El Gobierno ordenará investigaciones sobre lo sucedido y con toda probabilidad ofrecerá a la opinión pública responsables reales o presuntos de las matanzas perpetradas. Tras ello reanudará el intenso lobby en las metrópolis para convencer al mundo de las maravillas que nos esperan.
El problema es que al mundo cada vez le resulta más difícil olvidar la última de las ignominias y pretender, como lo hacen nuestras autoridades, que aquí no ha pasado nada. Ya era difícil de tragar que 100.000 muertos hubieran desaparecido en la guerra en contra del narco sin juicios ni tribunales de por medio. Sin embargo, las ejecuciones sumarias de ciudadanos a manos de autoridades en Tlatlaya y en Iguala constituyen abominaciones de otra magnitud: crímenes de lesa humanidad. De esas que no se borran en la dimensión ética inasible pero inexorable de la conciencia internacional.
Un llamado de atención para México, para los mexicanos, para su Gobierno de que las transformaciones necesarias no pasan por un mero lifting de rostro. La podredumbre de los cimientos es de tal magnitud que no hay remodelación de fachadas que valga.

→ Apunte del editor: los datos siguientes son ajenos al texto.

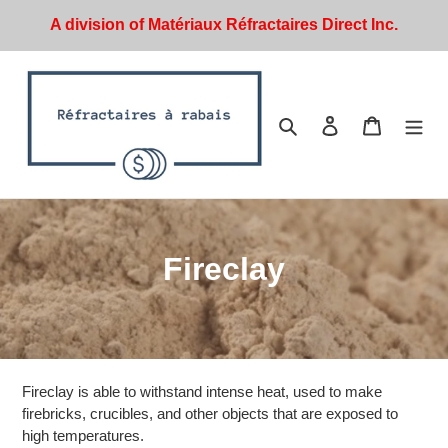
Skip
A division of Matériaux Réfractaires Direct Inc.
to
content
Search
Log in
Cart
C
Fireclay
o
l
l
Fireclay is able to withstand intense heat, used to make
e
firebricks, crucibles, and other objects that are exposed to
high temperatures.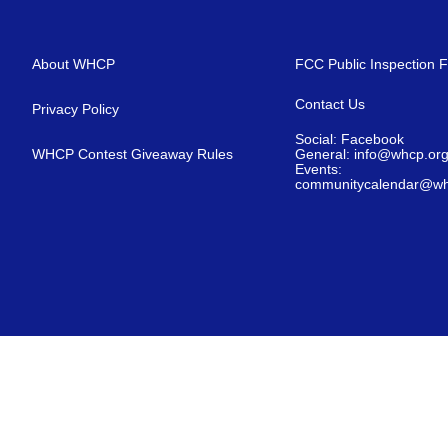
About WHCP
FCC Public Inspection F
Contact Us
Privacy Policy
Social: Facebook
WHCP Contest Giveaway Rules
General: info@whcp.or
Events:
communitycalendar@wh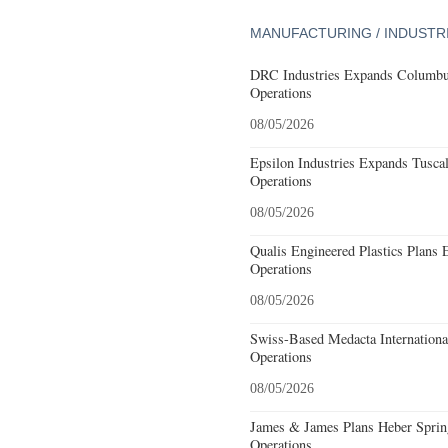
MANUFACTURING / INDUSTR
DRC Industries Expands Columbus
Operations
08/05/2026
Epsilon Industries Expands Tusca
Operations
08/05/2026
Qualis Engineered Plastics Plans 
Operations
08/05/2026
Swiss-Based Medacta International
Operations
08/05/2026
James & James Plans Heber Sprin
Operations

La obra reformadora del Gobierno actual seguramente tendrá efectos longevos en la economía y la política mexicana, pero el Gobierno priista corre el riesgo de que para la comunidad internacional las ominosas matanzas se conviertan en el Guantánamo del regreso priista. Peor aún, corremos el riesgo de que el contraste ominoso y vergonzante entre las paredes recién pintadas y la estructura podrida termine por generar no uno sino varios Guantánamos en lo que resta del sexenio. Iguala y Tlatlaya espantan por lo que revelan, pero también por lo que anuncian.